### Activity
An exact reprint of the listing is required, with no pictures included.

### Materials provided
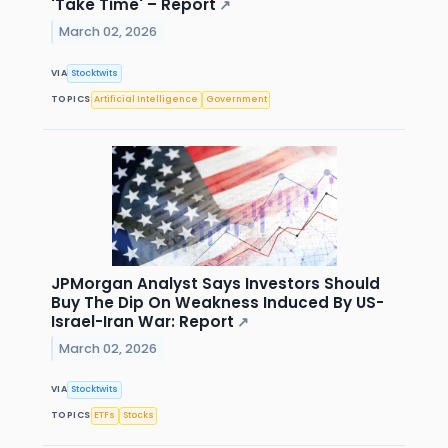
'Take Time' – Report
↗
March 02, 2026
VIA
Stocktwits
TOPICS
Artificial Intelligence
Government
JPMorgan Analyst Says Investors Should
Buy The Dip On Weakness Induced By US-
Israel-Iran War: Report
↗
March 02, 2026
VIA
Stocktwits
TOPICS
ETFs
Stocks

### Answer box
'Take Time' – Report
↗
March 02, 2026
VIA
Stocktwits
TOPICS
Artificial Intelligence
Government
JPMorgan Analyst Says Investors Should
Buy The Dip On Weakness Induced By US-
Israel-Iran War: Report
↗
March 02, 2026
VIA
Stocktwits
TOPICS
ETFs
Stocks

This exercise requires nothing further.